## WORK ITEM
Search the listing below for the line containing "bola modern, bursa". From there through the line containing "Namun kali ini, Persib", transcribe every line exactly, both ends included.
········
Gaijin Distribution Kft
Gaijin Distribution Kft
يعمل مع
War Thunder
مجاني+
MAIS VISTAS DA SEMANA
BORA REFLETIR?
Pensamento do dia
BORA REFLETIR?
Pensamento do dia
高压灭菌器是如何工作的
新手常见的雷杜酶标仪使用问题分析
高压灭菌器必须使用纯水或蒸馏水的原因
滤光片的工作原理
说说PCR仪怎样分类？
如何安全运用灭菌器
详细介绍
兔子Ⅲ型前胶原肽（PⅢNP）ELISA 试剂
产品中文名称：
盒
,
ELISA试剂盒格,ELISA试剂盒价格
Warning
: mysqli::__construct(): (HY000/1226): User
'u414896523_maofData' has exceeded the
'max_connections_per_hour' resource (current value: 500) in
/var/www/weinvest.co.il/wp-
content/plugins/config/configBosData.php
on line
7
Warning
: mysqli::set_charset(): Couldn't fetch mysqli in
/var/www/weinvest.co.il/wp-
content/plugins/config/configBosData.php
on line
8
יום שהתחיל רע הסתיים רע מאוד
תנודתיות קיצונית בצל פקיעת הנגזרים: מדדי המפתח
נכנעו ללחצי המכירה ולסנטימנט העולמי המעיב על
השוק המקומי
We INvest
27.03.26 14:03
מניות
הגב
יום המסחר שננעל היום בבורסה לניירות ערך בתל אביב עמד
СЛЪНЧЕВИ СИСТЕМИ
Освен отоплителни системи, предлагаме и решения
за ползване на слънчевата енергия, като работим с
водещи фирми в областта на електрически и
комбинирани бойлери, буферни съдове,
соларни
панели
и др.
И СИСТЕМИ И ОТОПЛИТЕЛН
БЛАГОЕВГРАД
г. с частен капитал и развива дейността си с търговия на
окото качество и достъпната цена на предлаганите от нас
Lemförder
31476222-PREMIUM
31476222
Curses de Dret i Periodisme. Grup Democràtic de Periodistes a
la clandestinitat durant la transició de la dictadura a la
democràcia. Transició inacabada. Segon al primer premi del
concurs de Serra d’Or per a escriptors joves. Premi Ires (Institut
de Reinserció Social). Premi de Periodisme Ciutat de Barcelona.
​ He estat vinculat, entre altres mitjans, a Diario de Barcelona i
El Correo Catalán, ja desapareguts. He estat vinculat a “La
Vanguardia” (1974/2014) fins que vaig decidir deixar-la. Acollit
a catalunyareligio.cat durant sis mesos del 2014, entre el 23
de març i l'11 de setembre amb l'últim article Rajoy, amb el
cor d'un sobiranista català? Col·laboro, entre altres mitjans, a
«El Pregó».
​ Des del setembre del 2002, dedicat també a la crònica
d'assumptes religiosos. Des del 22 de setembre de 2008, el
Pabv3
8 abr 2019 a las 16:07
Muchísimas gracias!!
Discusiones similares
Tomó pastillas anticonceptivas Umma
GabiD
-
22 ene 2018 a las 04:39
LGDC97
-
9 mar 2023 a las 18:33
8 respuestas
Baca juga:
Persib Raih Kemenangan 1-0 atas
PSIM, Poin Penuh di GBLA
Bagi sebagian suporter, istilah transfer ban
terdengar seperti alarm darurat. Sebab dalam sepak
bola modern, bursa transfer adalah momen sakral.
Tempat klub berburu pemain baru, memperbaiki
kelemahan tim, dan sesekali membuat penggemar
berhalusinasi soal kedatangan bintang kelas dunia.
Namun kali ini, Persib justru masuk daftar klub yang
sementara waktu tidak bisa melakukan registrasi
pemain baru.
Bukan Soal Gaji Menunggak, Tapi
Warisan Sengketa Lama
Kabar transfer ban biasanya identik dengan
········
## TASK OUTPUT
bola modern, bursa transfer adalah momen sakral.
Tempat klub berburu pemain baru, memperbaiki
kelemahan tim, dan sesekali membuat penggemar
berhalusinasi soal kedatangan bintang kelas dunia.
Namun kali ini, Persib justru masuk daftar klub yang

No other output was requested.